On a multivariate analysis that controlled for age, race, and duration of disease, a 0.05-point increase on the baseline frailty scale was associated with a 28% greater likelihood of disease damage at 5 years (OR 1.28, 95% CI 1.01-1.63), reported Rosalind Ramsey-Goldman, MD, DrPH, of Northwestern University Feinberg School of Medicine in Chicago, and colleagues.

And while most frail patients remained stable over time, almost one-third had a decrease at 5 years. "Importantly, frailty is reversible," the researchers wrote in their study online in Arthritis Care & Research.

Frailty is defined as a clinical phenotype characterized by weight loss, sedentary lifestyle, exhaustion, slow gait, and lack of hand grip strength. "The etiology of frailty is complex and includes chronic inflammation and immune activation as evidenced by elevated levels of interleukin-6, tumor necrosis factor-α, and C-reactive protein," the team explained.
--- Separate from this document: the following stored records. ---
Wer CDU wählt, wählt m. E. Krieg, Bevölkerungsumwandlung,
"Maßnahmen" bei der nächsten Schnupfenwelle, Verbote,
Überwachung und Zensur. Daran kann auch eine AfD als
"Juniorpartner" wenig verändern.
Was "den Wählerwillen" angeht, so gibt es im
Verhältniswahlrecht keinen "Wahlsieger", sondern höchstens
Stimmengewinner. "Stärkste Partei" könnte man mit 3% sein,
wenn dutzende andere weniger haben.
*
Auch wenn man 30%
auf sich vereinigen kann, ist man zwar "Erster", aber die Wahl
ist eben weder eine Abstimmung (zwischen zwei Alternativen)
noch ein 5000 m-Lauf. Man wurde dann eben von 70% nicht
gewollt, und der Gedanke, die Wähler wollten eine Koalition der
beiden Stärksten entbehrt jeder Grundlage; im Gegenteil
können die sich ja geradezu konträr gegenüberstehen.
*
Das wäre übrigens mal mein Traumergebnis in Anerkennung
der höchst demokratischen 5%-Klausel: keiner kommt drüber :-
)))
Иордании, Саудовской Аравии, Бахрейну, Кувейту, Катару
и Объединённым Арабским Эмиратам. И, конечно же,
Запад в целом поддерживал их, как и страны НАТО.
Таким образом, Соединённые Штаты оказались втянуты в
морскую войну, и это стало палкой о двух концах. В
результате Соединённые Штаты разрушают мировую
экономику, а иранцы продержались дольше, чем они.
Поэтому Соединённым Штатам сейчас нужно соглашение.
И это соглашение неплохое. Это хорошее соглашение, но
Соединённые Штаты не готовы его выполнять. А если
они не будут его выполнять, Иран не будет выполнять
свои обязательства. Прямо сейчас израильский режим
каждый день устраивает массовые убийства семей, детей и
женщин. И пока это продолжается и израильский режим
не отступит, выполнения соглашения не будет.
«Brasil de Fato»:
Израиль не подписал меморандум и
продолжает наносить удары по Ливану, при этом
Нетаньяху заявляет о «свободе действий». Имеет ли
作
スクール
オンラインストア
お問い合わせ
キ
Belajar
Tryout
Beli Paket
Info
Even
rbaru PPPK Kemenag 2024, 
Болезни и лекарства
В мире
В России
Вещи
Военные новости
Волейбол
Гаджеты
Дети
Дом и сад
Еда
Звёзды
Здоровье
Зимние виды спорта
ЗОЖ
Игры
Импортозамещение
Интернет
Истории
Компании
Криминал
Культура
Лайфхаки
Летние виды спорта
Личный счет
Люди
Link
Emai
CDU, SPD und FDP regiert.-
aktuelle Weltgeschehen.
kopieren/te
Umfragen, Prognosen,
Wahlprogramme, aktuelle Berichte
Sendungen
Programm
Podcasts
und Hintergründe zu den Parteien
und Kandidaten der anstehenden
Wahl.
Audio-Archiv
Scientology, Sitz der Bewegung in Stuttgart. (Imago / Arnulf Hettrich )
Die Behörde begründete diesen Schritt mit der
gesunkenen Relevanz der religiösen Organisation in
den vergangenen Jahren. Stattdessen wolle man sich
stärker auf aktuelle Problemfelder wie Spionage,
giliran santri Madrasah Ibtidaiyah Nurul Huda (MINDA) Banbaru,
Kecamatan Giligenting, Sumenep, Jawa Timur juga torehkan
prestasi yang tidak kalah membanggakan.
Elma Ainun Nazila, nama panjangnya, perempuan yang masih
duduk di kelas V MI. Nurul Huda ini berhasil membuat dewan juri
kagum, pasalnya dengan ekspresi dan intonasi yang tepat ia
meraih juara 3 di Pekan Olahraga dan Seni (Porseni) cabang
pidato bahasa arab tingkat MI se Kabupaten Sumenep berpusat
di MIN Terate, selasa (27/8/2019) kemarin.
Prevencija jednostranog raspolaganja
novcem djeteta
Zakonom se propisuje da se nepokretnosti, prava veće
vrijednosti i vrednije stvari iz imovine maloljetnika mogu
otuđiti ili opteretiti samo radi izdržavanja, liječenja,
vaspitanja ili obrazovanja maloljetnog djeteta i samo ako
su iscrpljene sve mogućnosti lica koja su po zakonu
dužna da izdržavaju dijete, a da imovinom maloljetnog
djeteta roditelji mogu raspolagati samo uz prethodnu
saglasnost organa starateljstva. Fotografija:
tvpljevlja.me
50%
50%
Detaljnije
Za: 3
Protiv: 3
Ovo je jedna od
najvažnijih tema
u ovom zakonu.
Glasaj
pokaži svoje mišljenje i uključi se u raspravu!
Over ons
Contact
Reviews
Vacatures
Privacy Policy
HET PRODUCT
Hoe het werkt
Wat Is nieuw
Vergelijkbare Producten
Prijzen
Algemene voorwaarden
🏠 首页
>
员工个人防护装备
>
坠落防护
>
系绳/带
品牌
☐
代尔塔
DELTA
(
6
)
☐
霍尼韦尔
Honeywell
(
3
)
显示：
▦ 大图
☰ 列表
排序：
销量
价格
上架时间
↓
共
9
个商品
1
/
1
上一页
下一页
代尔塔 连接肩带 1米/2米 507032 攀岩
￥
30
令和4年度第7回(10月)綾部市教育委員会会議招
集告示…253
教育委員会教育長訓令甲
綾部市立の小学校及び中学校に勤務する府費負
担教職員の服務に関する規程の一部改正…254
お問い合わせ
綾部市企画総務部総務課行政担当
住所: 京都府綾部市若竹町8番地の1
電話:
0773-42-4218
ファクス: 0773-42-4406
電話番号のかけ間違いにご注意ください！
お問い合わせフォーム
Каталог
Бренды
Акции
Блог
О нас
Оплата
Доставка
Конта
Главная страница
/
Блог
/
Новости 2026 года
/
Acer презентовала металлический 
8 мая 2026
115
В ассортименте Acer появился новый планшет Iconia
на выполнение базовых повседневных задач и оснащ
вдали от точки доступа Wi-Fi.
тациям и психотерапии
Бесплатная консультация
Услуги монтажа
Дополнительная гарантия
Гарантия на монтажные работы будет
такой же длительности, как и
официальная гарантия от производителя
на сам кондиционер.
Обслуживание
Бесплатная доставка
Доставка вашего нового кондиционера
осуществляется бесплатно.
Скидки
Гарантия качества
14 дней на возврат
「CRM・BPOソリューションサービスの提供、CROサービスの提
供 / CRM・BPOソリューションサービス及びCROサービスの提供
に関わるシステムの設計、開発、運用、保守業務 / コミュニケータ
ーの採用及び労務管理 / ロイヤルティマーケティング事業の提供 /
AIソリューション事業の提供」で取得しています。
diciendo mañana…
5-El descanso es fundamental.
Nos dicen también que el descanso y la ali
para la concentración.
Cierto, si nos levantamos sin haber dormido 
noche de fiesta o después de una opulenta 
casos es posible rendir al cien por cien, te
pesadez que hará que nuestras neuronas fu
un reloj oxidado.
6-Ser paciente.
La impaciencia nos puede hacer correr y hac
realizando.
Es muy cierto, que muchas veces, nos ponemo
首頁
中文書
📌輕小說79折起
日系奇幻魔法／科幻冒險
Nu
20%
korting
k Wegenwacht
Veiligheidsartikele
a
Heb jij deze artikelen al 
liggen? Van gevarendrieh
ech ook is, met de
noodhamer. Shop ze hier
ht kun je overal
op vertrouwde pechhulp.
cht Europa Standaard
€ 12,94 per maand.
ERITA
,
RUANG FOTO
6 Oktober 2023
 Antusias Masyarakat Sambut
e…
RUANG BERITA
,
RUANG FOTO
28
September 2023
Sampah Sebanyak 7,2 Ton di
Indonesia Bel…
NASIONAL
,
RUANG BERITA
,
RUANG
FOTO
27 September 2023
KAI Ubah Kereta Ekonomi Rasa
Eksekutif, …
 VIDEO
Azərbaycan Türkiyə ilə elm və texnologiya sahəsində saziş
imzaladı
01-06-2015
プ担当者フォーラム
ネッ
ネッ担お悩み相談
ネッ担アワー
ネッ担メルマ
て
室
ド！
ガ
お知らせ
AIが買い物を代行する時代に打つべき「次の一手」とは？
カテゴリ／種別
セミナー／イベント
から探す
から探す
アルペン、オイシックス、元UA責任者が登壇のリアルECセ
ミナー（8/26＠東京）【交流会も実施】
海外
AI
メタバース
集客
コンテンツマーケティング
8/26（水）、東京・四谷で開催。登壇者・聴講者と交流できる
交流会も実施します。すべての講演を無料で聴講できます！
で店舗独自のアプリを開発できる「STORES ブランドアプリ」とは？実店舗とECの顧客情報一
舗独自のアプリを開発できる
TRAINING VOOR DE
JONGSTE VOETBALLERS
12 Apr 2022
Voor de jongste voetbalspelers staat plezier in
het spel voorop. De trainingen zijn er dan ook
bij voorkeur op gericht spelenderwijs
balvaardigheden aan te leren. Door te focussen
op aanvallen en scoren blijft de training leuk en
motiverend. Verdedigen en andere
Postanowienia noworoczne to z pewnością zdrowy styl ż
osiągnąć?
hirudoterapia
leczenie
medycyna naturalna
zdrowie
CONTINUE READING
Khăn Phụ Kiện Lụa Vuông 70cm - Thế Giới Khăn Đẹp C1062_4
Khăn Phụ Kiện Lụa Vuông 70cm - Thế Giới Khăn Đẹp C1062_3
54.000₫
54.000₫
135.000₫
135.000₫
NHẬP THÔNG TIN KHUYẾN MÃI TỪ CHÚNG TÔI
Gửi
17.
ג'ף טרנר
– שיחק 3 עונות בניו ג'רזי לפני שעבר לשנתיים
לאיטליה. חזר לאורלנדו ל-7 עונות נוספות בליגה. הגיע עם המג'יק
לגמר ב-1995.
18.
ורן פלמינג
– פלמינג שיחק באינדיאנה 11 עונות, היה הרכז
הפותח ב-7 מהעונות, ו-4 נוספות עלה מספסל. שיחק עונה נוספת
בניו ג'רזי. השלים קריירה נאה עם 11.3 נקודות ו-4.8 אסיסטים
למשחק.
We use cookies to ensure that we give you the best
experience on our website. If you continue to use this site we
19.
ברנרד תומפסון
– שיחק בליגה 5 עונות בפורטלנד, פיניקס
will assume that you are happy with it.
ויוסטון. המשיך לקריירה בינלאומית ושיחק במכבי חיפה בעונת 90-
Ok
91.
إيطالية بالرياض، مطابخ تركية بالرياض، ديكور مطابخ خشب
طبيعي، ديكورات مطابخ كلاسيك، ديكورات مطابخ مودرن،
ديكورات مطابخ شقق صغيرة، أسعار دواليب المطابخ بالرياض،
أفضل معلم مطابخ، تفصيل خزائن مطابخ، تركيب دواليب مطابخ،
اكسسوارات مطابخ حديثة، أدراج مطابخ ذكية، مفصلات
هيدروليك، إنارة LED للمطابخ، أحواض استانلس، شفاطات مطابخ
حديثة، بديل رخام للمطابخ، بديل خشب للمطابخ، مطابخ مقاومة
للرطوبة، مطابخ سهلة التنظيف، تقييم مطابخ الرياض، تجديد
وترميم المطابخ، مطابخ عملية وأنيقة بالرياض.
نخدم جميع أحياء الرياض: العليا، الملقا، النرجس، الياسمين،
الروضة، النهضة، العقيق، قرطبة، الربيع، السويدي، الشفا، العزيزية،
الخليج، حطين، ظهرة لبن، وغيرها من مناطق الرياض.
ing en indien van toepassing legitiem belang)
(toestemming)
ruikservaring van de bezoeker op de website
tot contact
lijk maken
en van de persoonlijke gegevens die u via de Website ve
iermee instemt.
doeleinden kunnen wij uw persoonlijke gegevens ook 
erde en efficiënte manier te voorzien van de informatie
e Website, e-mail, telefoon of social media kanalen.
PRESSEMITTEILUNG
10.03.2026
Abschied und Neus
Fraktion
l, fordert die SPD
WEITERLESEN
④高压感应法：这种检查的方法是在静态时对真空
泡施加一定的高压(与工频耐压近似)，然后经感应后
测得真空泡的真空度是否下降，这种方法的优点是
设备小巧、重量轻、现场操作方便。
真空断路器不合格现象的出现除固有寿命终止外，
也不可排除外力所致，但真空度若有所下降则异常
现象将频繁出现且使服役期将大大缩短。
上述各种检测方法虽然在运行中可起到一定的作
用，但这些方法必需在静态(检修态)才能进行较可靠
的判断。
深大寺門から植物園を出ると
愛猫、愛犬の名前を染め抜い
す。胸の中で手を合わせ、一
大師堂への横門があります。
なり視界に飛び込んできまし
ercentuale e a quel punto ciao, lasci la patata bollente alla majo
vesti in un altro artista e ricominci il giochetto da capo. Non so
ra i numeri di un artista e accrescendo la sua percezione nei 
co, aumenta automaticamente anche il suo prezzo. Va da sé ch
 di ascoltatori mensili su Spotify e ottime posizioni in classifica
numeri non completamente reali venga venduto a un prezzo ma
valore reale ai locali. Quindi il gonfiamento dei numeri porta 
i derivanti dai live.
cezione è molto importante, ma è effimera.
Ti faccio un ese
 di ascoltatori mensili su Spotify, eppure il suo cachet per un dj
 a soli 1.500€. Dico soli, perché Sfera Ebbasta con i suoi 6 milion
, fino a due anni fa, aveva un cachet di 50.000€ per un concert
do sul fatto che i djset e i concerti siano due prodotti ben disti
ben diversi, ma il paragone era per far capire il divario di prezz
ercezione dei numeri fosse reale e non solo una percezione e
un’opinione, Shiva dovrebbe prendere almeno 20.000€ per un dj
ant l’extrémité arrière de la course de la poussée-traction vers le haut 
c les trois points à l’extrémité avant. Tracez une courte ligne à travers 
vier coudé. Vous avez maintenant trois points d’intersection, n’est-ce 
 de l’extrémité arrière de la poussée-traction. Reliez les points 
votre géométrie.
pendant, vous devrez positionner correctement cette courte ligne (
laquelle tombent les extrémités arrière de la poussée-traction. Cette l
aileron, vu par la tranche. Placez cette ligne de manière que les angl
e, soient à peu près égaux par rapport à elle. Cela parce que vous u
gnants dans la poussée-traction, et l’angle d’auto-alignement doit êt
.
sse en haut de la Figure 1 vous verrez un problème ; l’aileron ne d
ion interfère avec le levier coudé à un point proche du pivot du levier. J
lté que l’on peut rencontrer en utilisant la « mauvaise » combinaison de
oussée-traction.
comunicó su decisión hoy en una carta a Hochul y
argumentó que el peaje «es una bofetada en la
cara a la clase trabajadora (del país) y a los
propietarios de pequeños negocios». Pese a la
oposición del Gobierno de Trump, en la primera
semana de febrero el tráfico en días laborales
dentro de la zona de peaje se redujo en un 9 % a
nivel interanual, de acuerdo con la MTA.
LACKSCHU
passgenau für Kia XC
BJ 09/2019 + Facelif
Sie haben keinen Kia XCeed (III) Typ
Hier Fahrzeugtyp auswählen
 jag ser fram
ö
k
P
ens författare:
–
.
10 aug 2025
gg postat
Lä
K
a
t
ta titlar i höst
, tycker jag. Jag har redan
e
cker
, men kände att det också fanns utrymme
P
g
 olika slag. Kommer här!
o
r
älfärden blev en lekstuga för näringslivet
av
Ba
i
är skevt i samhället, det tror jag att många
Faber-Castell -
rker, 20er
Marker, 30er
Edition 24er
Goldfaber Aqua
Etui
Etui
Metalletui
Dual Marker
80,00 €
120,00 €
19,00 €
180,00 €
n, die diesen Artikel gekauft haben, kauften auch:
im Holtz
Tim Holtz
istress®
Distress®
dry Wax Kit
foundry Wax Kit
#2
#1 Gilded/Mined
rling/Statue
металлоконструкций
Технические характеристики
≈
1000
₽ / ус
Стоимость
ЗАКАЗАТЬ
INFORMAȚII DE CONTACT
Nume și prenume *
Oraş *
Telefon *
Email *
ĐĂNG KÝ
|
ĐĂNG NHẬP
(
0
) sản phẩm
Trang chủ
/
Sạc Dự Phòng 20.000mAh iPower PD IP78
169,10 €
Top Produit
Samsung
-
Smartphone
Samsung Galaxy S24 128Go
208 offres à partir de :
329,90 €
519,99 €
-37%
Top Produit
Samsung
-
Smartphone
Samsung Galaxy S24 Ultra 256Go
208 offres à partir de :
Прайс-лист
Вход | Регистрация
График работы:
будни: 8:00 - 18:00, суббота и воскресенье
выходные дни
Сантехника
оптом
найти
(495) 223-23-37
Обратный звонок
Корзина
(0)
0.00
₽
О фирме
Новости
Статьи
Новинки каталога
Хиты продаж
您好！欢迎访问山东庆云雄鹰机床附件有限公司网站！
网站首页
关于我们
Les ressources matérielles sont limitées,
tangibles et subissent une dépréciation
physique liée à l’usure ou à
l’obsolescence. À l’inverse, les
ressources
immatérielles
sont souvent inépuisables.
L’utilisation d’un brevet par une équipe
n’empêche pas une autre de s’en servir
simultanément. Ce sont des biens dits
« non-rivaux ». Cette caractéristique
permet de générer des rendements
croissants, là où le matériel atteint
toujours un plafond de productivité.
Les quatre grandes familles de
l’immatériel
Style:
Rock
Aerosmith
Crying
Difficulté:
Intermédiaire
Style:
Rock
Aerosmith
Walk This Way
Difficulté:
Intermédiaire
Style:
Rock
A lupus-specific frailty index was developed by the Systemic Lupus International Collaborating Clinics (SLICC) group; the index includes multiple health deficits associated with disease activity, organ damage, and quality of life, and has been shown to be predictive of adverse outcomes in the SLICC inception cohort.

The SLICC/American College of Rheumatology Damage Index (SDI) is a widely used tool for evaluation of organ damage in SLE, also reflecting health and mortality risk. The prevention of irreversible damage is a major goal of lupus management, but it has been challenging to predict which SLE patients are at risk for organ damage. The SLICC Frailty Index accurately predicted poor outcomes in the patients in the inception cohort, whose mean age at baseline was 35.7 years and whose disease duration averaged only 14 months, but the utility in longstanding disease had not been determined.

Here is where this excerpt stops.